When he has gotten playing time, he has looked lost on the floor with shorter, faster guys scoring all over him. Granted he did get hurt just as he was beginning to turn the page, but now he just looks too muscled and like he’s taken a step back in his development. Swift started at center for the second consecutive game on Saturday, but had just one rebound in 14 scoreless minutes in a loss to the Sixers.


5. Baron Davis, Los Angeles Clippers

When Baron is happy, everything is great. When he’s injured, gets his feelings hurt, gets in the coach’s doghouse, or has a bad shooting night (which is often)—look out. Talk about a baby. He is a wonder to watch when he feels motivated to play, but the baggage that comes along with his game is enough to make me want to change the channel.


4. Steve Francis, Houston Rockets

Like Szczerbiak, this is another case of truckloads of cash for someone not deserving of it. A solid player—albeit very temperamental—for the early years with Houston and Orlando, Francis has been a joke lately.

In July of 2007, the Washington Post and Newsday both reported that Francis received about $30 million of the $33.6 million he was owed over the final two years of his contract as part of buyout by the Blazers after acquiring him from the Knicks in a trade. And then—here’s the kicker—Francis was able to sign with the Rockets for another $2.5 million for a one-year deal. He’s currently collecting his check while rehabilitating after last February's knee surgery.


3. Kwame Brown, Detroit Pistons

What more is there to say that hasn’t been said already? Brown will be forever linked with Michael Jordan for his biggest mistake as an NBA executive.

The 6'11", 270-pound center has a solid NBA body, but just can’t seem to get the right head to go with his body. You’d think by now he’d have hired a personal coach, psychologist, personal trainer, or even Tony Robbins to help him through his issues.

He has the body and has shown some improvement over the years, but not even the lowly Grizzlies opted to keep him after his contract expired.


2. Ron Artest, Houston Rockets

Artest’s journey shows that no matter how many mistakes you make, if you have great talent someone will still want you on their team. He’s one of the NBA’s best defenders, but it seems he has a couple of screws loose. Maybe that’s what gives him an edge. He can bring a team to the next level or tear it down entirely. The jury is still out on his experimental tenure with the Rockets.

1. Stephon Marbury, New York Knicks

Great talent, good heart (he did come out with cheap basketball shoes) but just couldn’t get it together.

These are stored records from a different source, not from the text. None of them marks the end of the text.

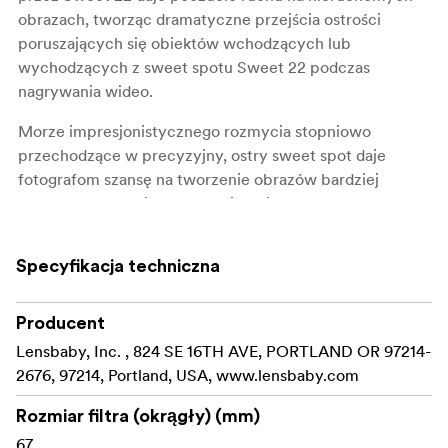
obrazach, tworząc dramatyczne przejścia ostrości
poruszających się obiektów wchodzących lub
wychodzących z sweet spotu Sweet 22 podczas
nagrywania wideo.
Morze impresjonistycznego rozmycia stopniowo
przechodzące w precyzyjny, ostry sweet spot daje
fotografom szansę na tworzenie obrazów bardziej
dramatycznych niż poprzednie obiektywy z selektywną
regulacją ostrości. Dodajmy do tego dramatycznego
efektu selektywnej ostrości bardzo szeroki kąt widzenia
Specyfikacja techniczna
wynoszący prawie 90 stopni w aparatach
pełnoklatkowych, a uzyskamy możliwość precyzyjnego
wyodrębnienia pojedynczego obiektu z otoczenia,
Producent
jednocześnie zbliżając się do obiektywu na odległość do
Lensbaby, Inc. , 824 SE 16TH AVE, PORTLAND OR 97214-
127 mm, aby oddzielić obiekt od tła.
2676, 97214, Portland, USA, www.lensbaby.com
Kluczowe specyfikacje Lensbaby Sweet 22
Rozmiar filtra (okrągły) (mm)
67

He didn’t get along with T-Wolves coaches about his role in the offense early in his career (even after helping lead the Wolves to the playoffs in 1997 and 1998), couldn’t take the Nets to the next level, had issues in Phoenix, and while with the Knicks was called by the New York Daily News "the most reviled athlete in New York."

You’d think he would have gotten the message one of those stops along the way and tried to straighten things out. What a waste.